Since 2013, Texas has fallen thirteen spots (thirteen!) from being the 4th most Pro-Life state in America to the 17th. With a majority of state lawmakers professing Pro-Life views, Texas’ dismal drop is telling.
Lack of focused, cohesive, clear leadership opens the path to disjointed, if not conciliatory, mediocrity with an absence of urgency. Although Texas Right to Life has been aggressive in pushing Pro-Life policies, the leadership of the Texas House has blocked substantial policies and passed only symbolic, Pro-Life-sounding bills that do nothing to stop abortion.
While Texas dropping in the rankings of Pro-Life states may shock some, Texas Right to Life sees the smoke and mirrors and posturing that has caused the decline. For example, most of the Republicans in the state legislature and a handful of Democrats vote Pro-Life and share our values regarding the sanctity of human Life. And yet, these same lawmakers were forced to mar our Pro-Life achievements by accepting a loophole (from House leadership) in our laws that does not protect unborn children with disabilities.
On the one hand, our Pro-Life achievements are envied across the nation, and on the other, not all unborn children enjoy the same protections in the womb. A closer look shows that hospitalized patients in Texas remain at risk of death by hospital committee, which Sarah Palin astutely labeled “death panels.”
During this current 2017 85th Session of the Texas Legislature, Pro-Life lawmakers must pass measures that not only reduce the number of abortions committed in Texas, but also undermine the legal basis of Roe v. Wade. Real Pro-Life laws include these two components plus a third that draws attention to the humanity of the unborn child. These are the type of real Pro-Life laws that earned Texas that highly coveted 4th most Pro-Life state in the nation not too long ago.
But window-dressing measures (such as license plates) and feel good bills (like trafficking awareness with no enforcement) do nothing to advance the Pro-Life cause because such bills merely reflect our Pro-Life values, but do not stop abortion or offer new protections for pregnant women. And not all bills that deal with pregnant women have a Pro-Life purpose. Bills that discuss pregnant inmates are important health and safety measures, but these bills do not address abortion, and cannot be considered relevant to the Pro-Life cause. Yet House leadership spends time and political capital on these non-controversial “nice” bills while turning away from real Pro-Life bills that protect real, unborn children. This is why Texas has fallen to 17.

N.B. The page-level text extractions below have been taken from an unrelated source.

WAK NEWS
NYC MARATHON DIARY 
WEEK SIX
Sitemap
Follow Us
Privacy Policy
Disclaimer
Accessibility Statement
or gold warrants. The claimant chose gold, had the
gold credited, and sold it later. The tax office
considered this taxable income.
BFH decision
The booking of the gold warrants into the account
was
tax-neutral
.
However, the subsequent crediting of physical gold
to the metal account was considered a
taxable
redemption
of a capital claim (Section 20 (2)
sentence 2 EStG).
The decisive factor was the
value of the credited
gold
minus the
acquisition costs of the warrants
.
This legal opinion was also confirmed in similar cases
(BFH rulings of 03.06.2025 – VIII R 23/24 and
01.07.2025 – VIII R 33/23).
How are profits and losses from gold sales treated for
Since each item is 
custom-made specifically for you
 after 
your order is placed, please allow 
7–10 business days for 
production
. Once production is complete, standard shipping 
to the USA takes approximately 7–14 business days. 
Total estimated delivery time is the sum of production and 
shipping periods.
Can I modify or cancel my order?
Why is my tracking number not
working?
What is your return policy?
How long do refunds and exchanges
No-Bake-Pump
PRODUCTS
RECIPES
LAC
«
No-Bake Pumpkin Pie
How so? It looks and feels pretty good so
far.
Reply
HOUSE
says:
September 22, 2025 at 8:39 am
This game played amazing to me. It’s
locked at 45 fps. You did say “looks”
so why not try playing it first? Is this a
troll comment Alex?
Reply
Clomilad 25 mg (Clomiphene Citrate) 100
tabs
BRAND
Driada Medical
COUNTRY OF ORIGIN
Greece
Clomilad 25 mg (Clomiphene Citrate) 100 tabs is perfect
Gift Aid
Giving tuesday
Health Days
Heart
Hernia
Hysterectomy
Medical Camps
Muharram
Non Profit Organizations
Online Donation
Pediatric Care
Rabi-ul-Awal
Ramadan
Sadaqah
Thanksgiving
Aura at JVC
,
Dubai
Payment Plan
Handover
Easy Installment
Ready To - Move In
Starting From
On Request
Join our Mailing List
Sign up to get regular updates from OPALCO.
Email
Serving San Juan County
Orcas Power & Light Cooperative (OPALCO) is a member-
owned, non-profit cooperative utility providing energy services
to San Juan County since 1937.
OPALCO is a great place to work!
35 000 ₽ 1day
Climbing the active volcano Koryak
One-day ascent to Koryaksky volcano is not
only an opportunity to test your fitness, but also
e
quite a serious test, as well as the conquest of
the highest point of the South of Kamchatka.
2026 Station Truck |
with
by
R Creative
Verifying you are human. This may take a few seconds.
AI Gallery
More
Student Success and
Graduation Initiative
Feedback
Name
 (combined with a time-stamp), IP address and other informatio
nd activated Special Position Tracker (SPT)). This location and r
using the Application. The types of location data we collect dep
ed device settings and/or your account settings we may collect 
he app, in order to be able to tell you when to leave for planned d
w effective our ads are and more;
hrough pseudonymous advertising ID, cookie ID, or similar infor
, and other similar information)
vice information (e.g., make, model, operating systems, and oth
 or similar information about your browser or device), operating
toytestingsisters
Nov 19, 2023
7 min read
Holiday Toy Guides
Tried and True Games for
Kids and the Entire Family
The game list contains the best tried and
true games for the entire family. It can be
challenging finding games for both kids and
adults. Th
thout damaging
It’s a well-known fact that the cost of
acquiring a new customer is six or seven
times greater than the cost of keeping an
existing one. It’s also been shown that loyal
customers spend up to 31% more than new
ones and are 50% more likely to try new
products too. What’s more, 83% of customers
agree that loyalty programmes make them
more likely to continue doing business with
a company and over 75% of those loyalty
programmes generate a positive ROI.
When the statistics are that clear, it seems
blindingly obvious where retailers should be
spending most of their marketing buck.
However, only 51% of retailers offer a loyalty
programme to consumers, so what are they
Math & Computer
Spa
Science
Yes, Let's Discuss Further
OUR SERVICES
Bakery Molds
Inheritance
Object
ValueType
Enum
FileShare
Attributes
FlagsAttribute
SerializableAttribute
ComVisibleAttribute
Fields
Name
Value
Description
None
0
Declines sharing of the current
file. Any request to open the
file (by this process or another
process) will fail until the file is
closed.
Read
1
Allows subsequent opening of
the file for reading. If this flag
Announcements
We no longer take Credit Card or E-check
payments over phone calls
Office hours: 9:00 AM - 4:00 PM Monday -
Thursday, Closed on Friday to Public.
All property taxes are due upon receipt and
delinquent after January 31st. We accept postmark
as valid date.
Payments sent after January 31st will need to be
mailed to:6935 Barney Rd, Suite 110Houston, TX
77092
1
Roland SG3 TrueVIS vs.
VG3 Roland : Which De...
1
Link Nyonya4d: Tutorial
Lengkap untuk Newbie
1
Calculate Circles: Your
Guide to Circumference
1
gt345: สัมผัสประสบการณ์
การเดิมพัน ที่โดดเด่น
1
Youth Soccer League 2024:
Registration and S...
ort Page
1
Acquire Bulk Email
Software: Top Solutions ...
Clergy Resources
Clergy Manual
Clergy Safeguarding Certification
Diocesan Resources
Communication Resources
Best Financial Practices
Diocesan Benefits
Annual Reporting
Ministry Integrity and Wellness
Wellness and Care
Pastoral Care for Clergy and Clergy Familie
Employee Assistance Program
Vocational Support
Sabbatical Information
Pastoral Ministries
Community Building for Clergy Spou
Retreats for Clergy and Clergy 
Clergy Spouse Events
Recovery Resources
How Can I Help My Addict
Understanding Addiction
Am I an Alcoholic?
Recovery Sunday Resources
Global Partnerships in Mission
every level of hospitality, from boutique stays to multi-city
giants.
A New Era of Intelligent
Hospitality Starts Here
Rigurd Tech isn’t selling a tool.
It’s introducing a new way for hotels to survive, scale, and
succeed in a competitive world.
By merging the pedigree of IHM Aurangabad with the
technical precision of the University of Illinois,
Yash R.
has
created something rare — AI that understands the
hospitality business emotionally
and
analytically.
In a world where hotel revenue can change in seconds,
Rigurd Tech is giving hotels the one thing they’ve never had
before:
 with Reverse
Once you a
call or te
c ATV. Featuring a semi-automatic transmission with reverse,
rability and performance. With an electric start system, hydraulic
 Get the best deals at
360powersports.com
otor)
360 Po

The Dismemberment Abortion Ban (SB 415 & HB 844) prohibits a certain specific, gruesome abortion procedure, protects pregnant women, drives the cultural conversation about the child being victimized, and deals another blow to Roe. The dismemberment abortion procedure is the preferred method to maximize the sale of the body parts of victims of abortion. As an added benefit, outlawing dismemberment abortions curtails the profit margin of these abortion clinics that mutilate the little bodies of these children and their vulnerable mothers.
This type of legislation would actually save lives and more. This is the type of real Pro-Life bill that will put Texas back in the enviable top 10. Our Lone Star State leads in many areas of economics, education, protecting faith and freedoms, but not on Life…anymore. The leadership of the Texas House has significantly contributed to the decline of Texas’ national rankings in protecting innocent human Life. When Texas fails to pass, actual life-saving bills, all Texans suffer. Babies die.